Stichting Stone is lid van de Werkgroep Steentijd Noordzee, een onofficieel verband waarin ook archeologen zitten van de Rijksdienst voor het Cultureel Erfgoed, de Rijksuniversiteit Groningen, de stadsarcheologen van Rotterdam en enkele vrijwilligers in de archeologie.

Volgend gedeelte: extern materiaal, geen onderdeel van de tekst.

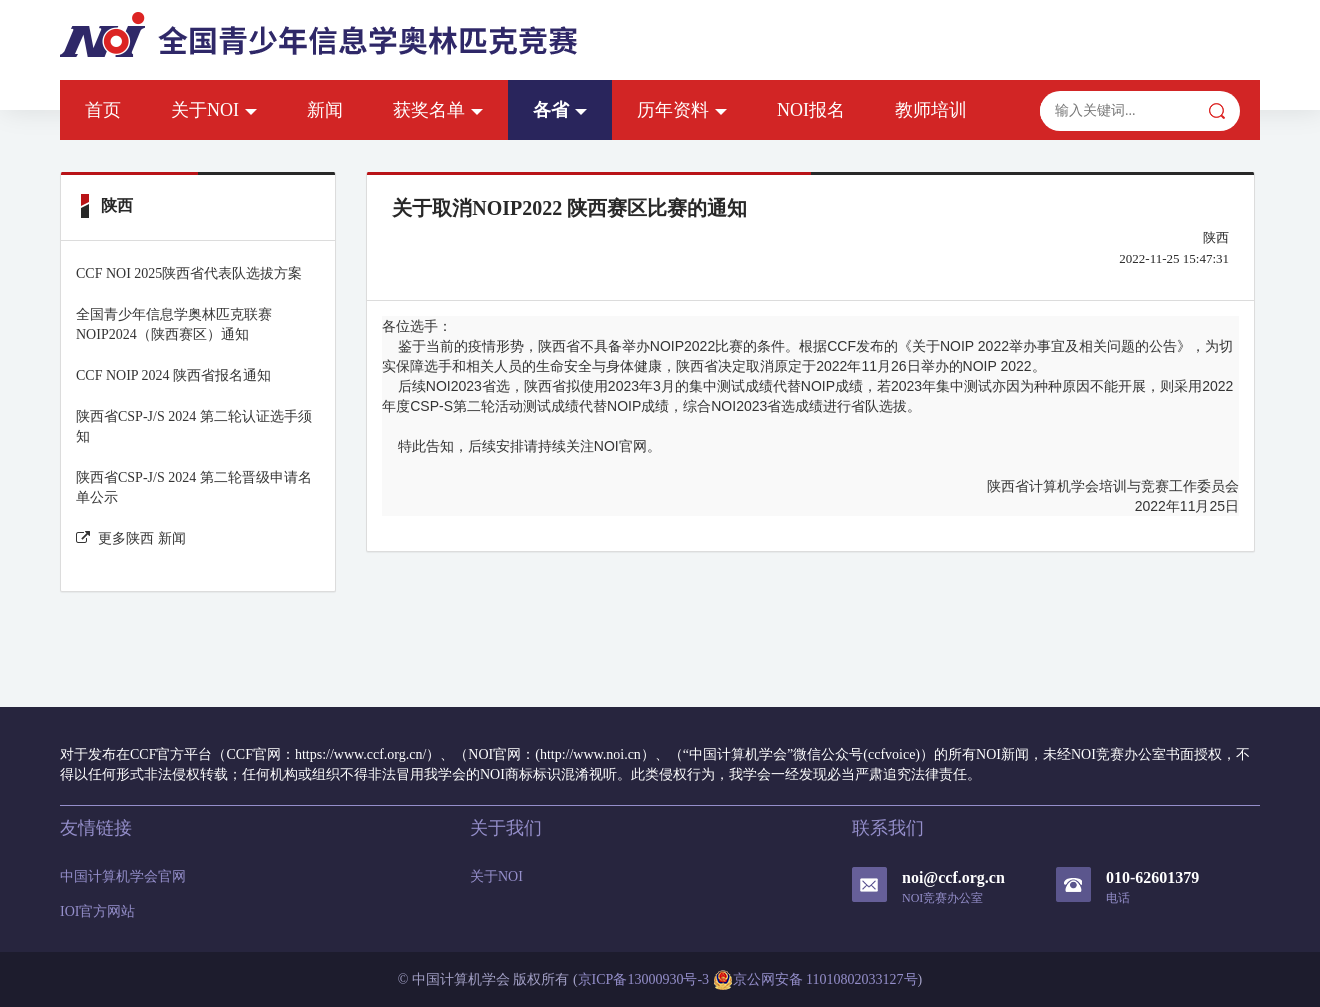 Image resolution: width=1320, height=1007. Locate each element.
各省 (560, 110)
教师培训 (931, 110)
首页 (103, 110)
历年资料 (682, 110)
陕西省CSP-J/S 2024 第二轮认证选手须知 (194, 426)
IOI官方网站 (97, 911)
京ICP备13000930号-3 (643, 979)
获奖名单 (438, 110)
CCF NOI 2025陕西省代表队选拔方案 (189, 273)
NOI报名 (811, 110)
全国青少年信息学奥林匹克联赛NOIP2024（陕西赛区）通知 (174, 324)
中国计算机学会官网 (123, 876)
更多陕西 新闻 (131, 538)
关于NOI (214, 110)
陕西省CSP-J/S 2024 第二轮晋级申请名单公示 (194, 487)
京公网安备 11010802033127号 (815, 980)
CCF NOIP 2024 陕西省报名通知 (173, 375)
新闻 (325, 110) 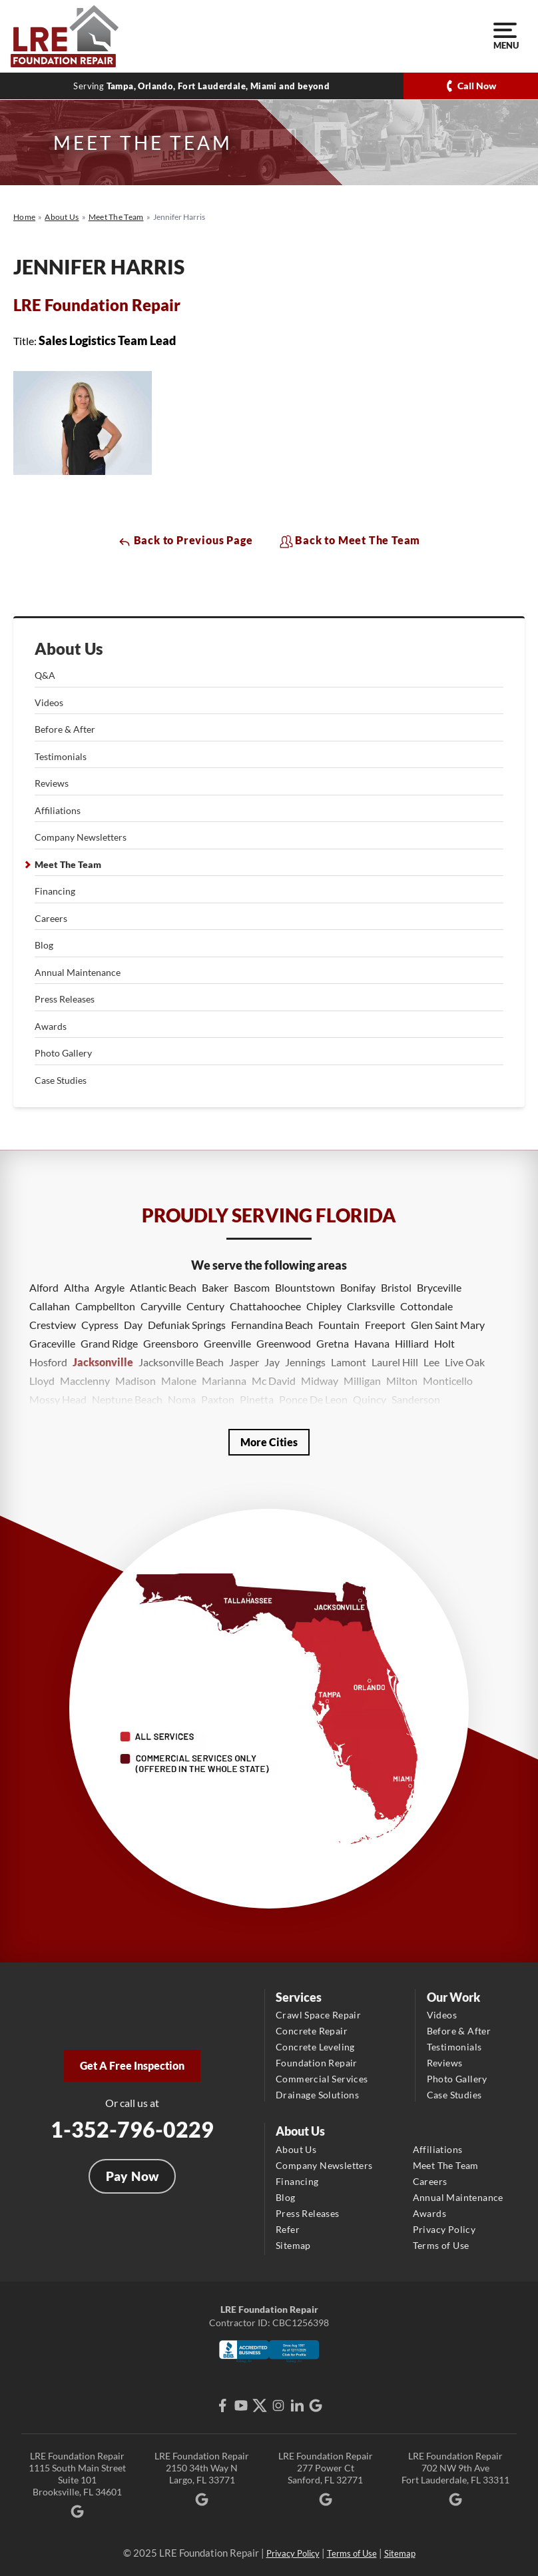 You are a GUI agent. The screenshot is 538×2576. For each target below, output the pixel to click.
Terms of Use (441, 2245)
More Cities (269, 1442)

Onlangs is in diverse media gepubliceerd over de resultaten van het onderzoek:
De regen van enige tijd terug maakte de weg vrij om een nieuwe zoektocht te organiseren op de akker van de vindplaats Peest. De zon scheen uitbundig, wat het zicht enigszins bemoeilijkte, maar er wel een heel aangename dag van maakte voor de 13 zoekers.

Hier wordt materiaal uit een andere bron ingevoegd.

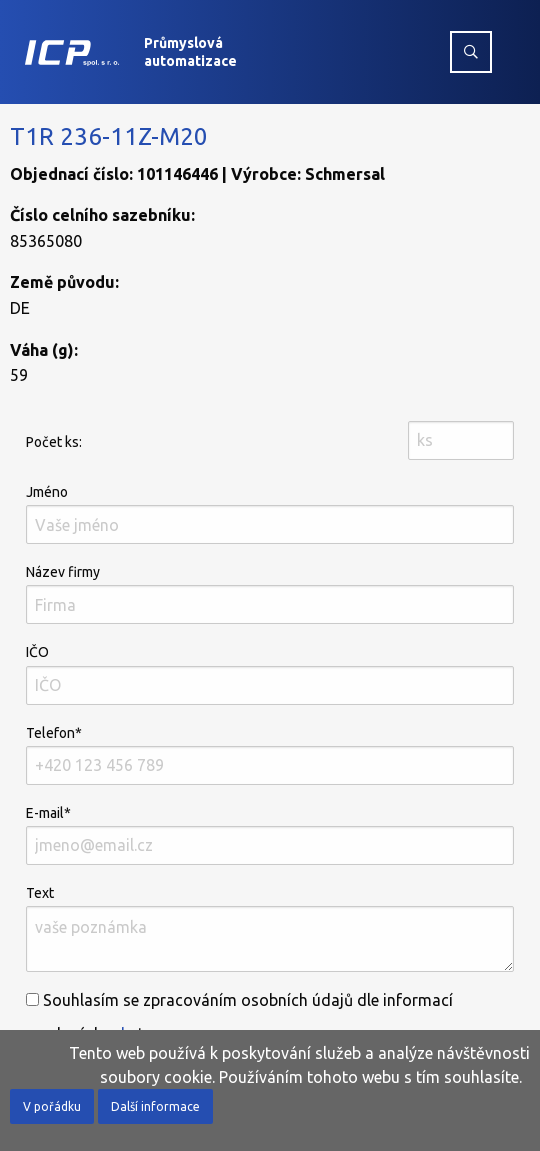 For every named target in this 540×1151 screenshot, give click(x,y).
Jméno (270, 514)
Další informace (155, 1106)
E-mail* (270, 835)
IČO (270, 674)
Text (270, 928)
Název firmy (270, 594)
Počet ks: (54, 442)
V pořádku (52, 1106)
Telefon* (270, 755)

In de ochtend is de zuidzijde van de akker belopen. Dit leverde een bijzondere afslag van kwartsiet op van een enorm formaat. De afslag is gemaakt met de zachte-percussie-techniek. Artefacten van kwartsiet zijn uiterst zeldzaam.
In de middag is de aandacht verlegd naar de noordzijde van de akker, waar concentratie B ligt. Aanvankelijk werd er maar weinig gevonden, totdat Marcel Niekus zich liet ontvallen dat één zekere afslag uit het Middel Paleolithicum toch wel fijn zou zijn. Een stap verder raapte de auteur dezes een prachtige kern op: een discoïde kern gemaakt middels de Levallois-techniek. Daarnaast werden even later nog 3 afslagen uit het MP opgeraapt.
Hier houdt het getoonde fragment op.